About this exercise
Copy out, exactly as written, only the line containing "tment manager BlackRock’s headquarters" and the lines after it through the end of the records.

..........

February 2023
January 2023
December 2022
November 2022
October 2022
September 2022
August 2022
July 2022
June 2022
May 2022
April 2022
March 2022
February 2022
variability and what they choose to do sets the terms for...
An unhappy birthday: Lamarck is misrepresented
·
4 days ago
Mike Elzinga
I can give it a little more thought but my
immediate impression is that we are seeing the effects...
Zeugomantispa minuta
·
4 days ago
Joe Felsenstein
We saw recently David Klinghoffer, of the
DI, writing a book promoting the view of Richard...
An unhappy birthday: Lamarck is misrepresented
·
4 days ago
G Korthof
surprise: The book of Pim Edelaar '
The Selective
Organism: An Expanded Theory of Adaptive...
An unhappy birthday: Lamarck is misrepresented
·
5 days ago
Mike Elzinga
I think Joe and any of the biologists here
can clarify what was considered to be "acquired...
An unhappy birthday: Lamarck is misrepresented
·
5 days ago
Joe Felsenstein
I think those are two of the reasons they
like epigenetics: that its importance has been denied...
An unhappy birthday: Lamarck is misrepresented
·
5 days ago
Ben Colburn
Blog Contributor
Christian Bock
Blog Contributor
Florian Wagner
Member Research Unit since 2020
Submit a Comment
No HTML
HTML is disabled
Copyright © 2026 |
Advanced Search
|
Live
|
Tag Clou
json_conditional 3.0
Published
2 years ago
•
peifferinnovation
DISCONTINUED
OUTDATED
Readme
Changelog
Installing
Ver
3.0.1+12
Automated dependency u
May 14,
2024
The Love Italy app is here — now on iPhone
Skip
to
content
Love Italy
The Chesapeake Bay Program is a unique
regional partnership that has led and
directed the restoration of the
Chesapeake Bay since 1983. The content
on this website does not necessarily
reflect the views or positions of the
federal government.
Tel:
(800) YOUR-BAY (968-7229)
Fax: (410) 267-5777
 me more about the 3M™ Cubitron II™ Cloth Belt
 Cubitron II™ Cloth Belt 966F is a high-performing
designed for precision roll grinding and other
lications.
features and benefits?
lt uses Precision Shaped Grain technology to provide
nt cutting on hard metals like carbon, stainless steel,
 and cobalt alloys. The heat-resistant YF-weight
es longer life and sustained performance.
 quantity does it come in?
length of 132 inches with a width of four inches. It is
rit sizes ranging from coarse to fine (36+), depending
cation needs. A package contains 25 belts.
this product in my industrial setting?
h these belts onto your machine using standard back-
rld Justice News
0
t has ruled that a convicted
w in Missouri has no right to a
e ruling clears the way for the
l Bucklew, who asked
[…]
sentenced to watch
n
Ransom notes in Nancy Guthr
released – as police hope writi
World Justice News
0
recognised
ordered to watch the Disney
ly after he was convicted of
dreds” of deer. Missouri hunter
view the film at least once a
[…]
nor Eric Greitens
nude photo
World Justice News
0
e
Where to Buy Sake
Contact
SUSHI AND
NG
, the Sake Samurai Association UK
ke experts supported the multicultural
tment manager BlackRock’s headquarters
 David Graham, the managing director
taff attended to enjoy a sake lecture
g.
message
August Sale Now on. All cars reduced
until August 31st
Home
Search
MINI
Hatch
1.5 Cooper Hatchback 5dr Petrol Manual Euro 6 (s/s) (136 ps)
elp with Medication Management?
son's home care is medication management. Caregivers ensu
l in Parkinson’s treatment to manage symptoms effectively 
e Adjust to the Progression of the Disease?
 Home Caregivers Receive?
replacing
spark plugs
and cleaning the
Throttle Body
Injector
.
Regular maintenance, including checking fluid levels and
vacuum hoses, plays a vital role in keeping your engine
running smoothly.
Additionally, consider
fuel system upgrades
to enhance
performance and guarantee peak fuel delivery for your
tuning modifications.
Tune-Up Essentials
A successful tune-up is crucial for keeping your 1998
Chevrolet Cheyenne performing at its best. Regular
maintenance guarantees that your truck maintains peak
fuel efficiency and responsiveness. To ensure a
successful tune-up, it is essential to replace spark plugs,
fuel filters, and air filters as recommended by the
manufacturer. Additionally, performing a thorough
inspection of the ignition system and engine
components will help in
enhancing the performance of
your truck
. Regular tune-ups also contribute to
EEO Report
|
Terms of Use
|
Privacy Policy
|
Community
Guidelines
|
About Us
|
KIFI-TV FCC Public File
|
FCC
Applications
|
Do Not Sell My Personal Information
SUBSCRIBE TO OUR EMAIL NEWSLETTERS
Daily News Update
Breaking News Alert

..........

Answer space
tment manager BlackRock’s headquarters
 David Graham, the managing director
taff attended to enjoy a sake lecture
g.
message
August Sale Now on. All cars reduced
until August 31st
Home
Search
MINI
Hatch
1.5 Cooper Hatchback 5dr Petrol Manual Euro 6 (s/s) (136 ps)
elp with Medication Management?
son's home care is medication management. Caregivers ensu
l in Parkinson’s treatment to manage symptoms effectively 
e Adjust to the Progression of the Disease?
 Home Caregivers Receive?
replacing
spark plugs
and cleaning the
Throttle Body
Injector
.
Regular maintenance, including checking fluid levels and
vacuum hoses, plays a vital role in keeping your engine
running smoothly.
Additionally, consider
fuel system upgrades
to enhance
performance and guarantee peak fuel delivery for your
tuning modifications.
Tune-Up Essentials
A successful tune-up is crucial for keeping your 1998
Chevrolet Cheyenne performing at its best. Regular
maintenance guarantees that your truck maintains peak
fuel efficiency and responsiveness. To ensure a
successful tune-up, it is essential to replace spark plugs,
fuel filters, and air filters as recommended by the
manufacturer. Additionally, performing a thorough
inspection of the ignition system and engine
components will help in
enhancing the performance of
your truck
. Regular tune-ups also contribute to
EEO Report
|
Terms of Use
|
Privacy Policy
|
Community
Guidelines
|
About Us
|
KIFI-TV FCC Public File
|
FCC
Applications
|
Do Not Sell My Personal Information
SUBSCRIBE TO OUR EMAIL NEWSLETTERS
Daily News Update
Breaking News Alert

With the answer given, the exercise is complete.